● **Task directions**:
Your output should be an exact copy of the records, with no pictures in it.

Page images and extracted text:
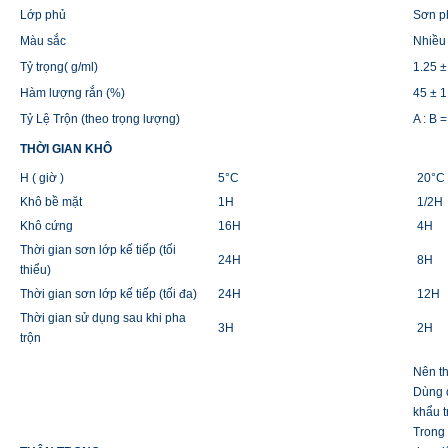
Lớp phủ
Sơn p
Màu sắc
Nhiều
Tỷ trọng( g/ml)
1.25 ±
Hàm lượng rắn (%)
45 ± 1
Tỷ Lệ Trộn (theo trọng lượng)
A : B =
THỜI GIAN KHÔ
H ( giờ )
5°C
20°C
Khô bề mặt
1H
1/2H
Khô cứng
16H
4H
Thời gian sơn lớp kế tiếp (tối
24H
8H
thiểu)
Thời gian sơn lớp kế tiếp (tối đa)
24H
12H
Thời gian sử dụng sau khi pha
3H
2H
trộn
Nên th
Dùng q
khẩu t
Trong 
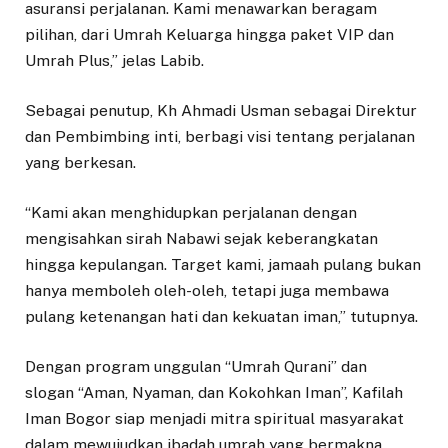
asuransi perjalanan. Kami menawarkan beragam
pilihan, dari Umrah Keluarga hingga paket VIP dan
Umrah Plus,” jelas Labib.
Sebagai penutup, Kh Ahmadi Usman sebagai Direktur
dan Pembimbing inti, berbagi visi tentang perjalanan
yang berkesan.
“Kami akan menghidupkan perjalanan dengan
mengisahkan sirah Nabawi sejak keberangkatan
hingga kepulangan. Target kami, jamaah pulang bukan
hanya memboleh oleh-oleh, tetapi juga membawa
pulang ketenangan hati dan kekuatan iman,” tutupnya.
Dengan program unggulan “Umrah Qurani” dan
slogan “Aman, Nyaman, dan Kokohkan Iman”, Kafilah
Iman Bogor siap menjadi mitra spiritual masyarakat
dalam mewujudkan ibadah umrah yang bermakna.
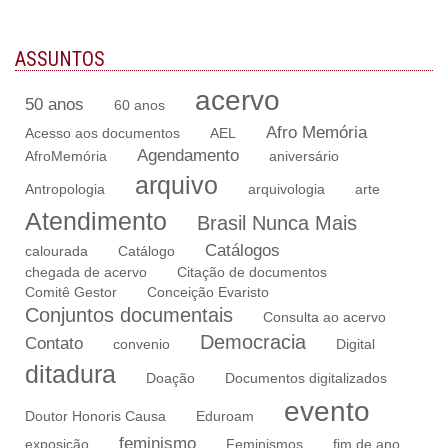
ASSUNTOS
acervo
50 anos
60 anos
Afro Memória
Acesso aos documentos
AEL
Agendamento
AfroMemória
aniversário
arquivo
Antropologia
arquivologia
arte
Atendimento
Brasil Nunca Mais
Catálogos
calourada
Catálogo
chegada de acervo
Citação de documentos
Comitê Gestor
Conceição Evaristo
Conjuntos documentais
Consulta ao acervo
Democracia
Contato
convenio
Digital
ditadura
Doação
Documentos digitalizados
evento
Doutor Honoris Causa
Eduroam
feminismo
exposição
Feminismos
fim de ano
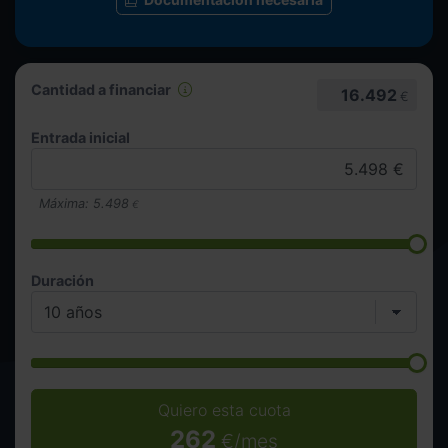
Cantidad a financiar
16.492
€
Entrada inicial
Máxima:
5.498
€
Duración
Quiero esta cuota
262
€/mes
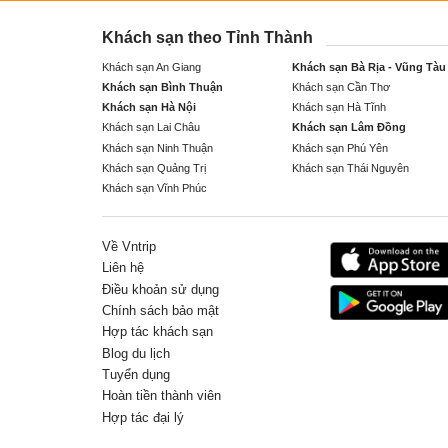
Khách sạn theo Tỉnh Thành
Khách sạn An Giang
Khách sạn Bà Rịa - Vũng Tàu
Khách sạn Bình Thuận
Khách sạn Cần Thơ
Khách sạn Hà Nội
Khách sạn Hà Tĩnh
Khách sạn Lai Châu
Khách sạn Lâm Đồng
Khách sạn Ninh Thuận
Khách sạn Phú Yên
Khách sạn Quảng Trị
Khách sạn Thái Nguyên
Khách sạn Vĩnh Phúc
Về Vntrip
Liên hệ
Điều khoản sử dụng
Chính sách bảo mật
Hợp tác khách sạn
Blog du lịch
Tuyển dụng
Hoàn tiền thành viên
Hợp tác đại lý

● **Task response**:
Lớp phủ
Sơn p
Màu sắc
Nhiều
Tỷ trọng( g/ml)
1.25 ±
Hàm lượng rắn (%)
45 ± 1
Tỷ Lệ Trộn (theo trọng lượng)
A : B =
THỜI GIAN KHÔ
H ( giờ )
5°C
20°C
Khô bề mặt
1H
1/2H
Khô cứng
16H
4H
Thời gian sơn lớp kế tiếp (tối
24H
8H
thiểu)
Thời gian sơn lớp kế tiếp (tối đa)
24H
12H
Thời gian sử dụng sau khi pha
3H
2H
trộn
Nên th
Dùng q
khẩu t
Trong 
asuransi perjalanan. Kami menawarkan beragam
pilihan, dari Umrah Keluarga hingga paket VIP dan
Umrah Plus,” jelas Labib.
Sebagai penutup, Kh Ahmadi Usman sebagai Direktur
dan Pembimbing inti, berbagi visi tentang perjalanan
yang berkesan.
“Kami akan menghidupkan perjalanan dengan
mengisahkan sirah Nabawi sejak keberangkatan
hingga kepulangan. Target kami, jamaah pulang bukan
hanya memboleh oleh-oleh, tetapi juga membawa
pulang ketenangan hati dan kekuatan iman,” tutupnya.
Dengan program unggulan “Umrah Qurani” dan
slogan “Aman, Nyaman, dan Kokohkan Iman”, Kafilah
Iman Bogor siap menjadi mitra spiritual masyarakat
dalam mewujudkan ibadah umrah yang bermakna.
ASSUNTOS
acervo
50 anos
60 anos
Afro Memória
Acesso aos documentos
AEL
Agendamento
AfroMemória
aniversário
arquivo
Antropologia
arquivologia
arte
Atendimento
Brasil Nunca Mais
Catálogos
calourada
Catálogo
chegada de acervo
Citação de documentos
Comitê Gestor
Conceição Evaristo
Conjuntos documentais
Consulta ao acervo
Democracia
Contato
convenio
Digital
ditadura
Doação
Documentos digitalizados
evento
Doutor Honoris Causa
Eduroam
feminismo
exposição
Feminismos
fim de ano
Cantidad a financiar
16.492
€
Entrada inicial
Máxima:
5.498
€
Duración
Quiero esta cuota
262
€/mes
Khách sạn theo Tỉnh Thành
Khách sạn An Giang
Khách sạn Bà Rịa - Vũng Tàu
Khách sạn Bình Thuận
Khách sạn Cần Thơ
Khách sạn Hà Nội
Khách sạn Hà Tĩnh
Khách sạn Lai Châu
Khách sạn Lâm Đồng
Khách sạn Ninh Thuận
Khách sạn Phú Yên
Khách sạn Quảng Trị
Khách sạn Thái Nguyên
Khách sạn Vĩnh Phúc
Về Vntrip
Liên hệ
Điều khoản sử dụng
Chính sách bảo mật
Hợp tác khách sạn
Blog du lịch
Tuyển dụng
Hoàn tiền thành viên
Hợp tác đại lý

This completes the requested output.